When we built our house one million years ago, we both clammed up during our meeting with the electrician. He told us that we had a few places in the house that needed more recessed lighting, and he thought we could have more outdoor outlets. In 2011, we both made about half of what we make right now, and we had just GUTTED our savings account to build a house, were expecting our third baby, and could not sell our condo that we purchased at the height of the housing bubble, so we were preparing to pay a new mortgage, plus most of an old mortgage offset by a renter. We absolutely WOULD NOT spend one more cent on the house, WHICH IS WHY WE HAVE DIMMER SWITCHES THAT TURN NOTHING ON, GIANT HOLIDAY LIGHT EXTENSION CORDS, and TWO REALLY REALLY DARK CORNERS that are not actually conducive to lamps, it turn out.

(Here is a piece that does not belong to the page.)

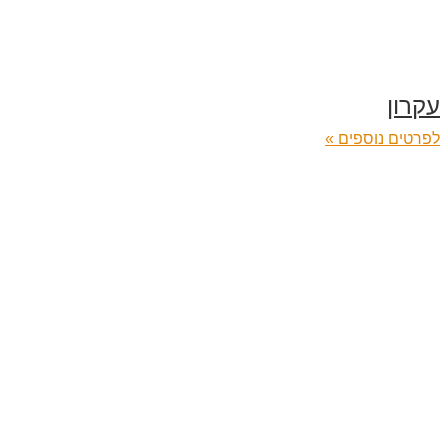
עקרון
לפרטים נוספים »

But this a common spending habit with us-- we will be extravagant about some things and then completely cheap about other things-- usually things that are inexpensive to begin AND ALSO would be great additions to our lives. What a terrible combo! Like, all those lights and outlets would have cost less than a thousand dollars and are WAY MORE EXPENSIVE NOW.
I was thinking about this today when I got an ad for a really cool magnetic bobby pin holder that would solve SO MANY dance bag problems and thought immediately I will not spend eleven more dollars on dance. Even though I will spend MORE THAN THAT replacing lost hair pins every week of the season, probably. And dance is so pricey, WHO EVEN CARE about $11? It makes no sense.
I asked Ben if he could think of an example of this habit, and he said OUTLETS, but we do it all the time with vacation planning (that one more stop that breaks the camel's back), grocery shopping ($600 for the cart but ABSOLUTELY NOT on that $7 bottle of salad dressing).
Am I alone on this? Do you ever cheap out on the silly details?
SPEAKING OF HAIRPINS!
Dorothy has to have a mid ballet bun (mid like height, not mid like result because as you can see, this bun is AWESOME) for her lyrical dance this year, and we are not supposed to use a donut, which is the only way I have ever done a ballet bun. But I watched a video and NAILED IT (with the use of 10000 hairpins now scattered everywhere with no magnet dish to contain them).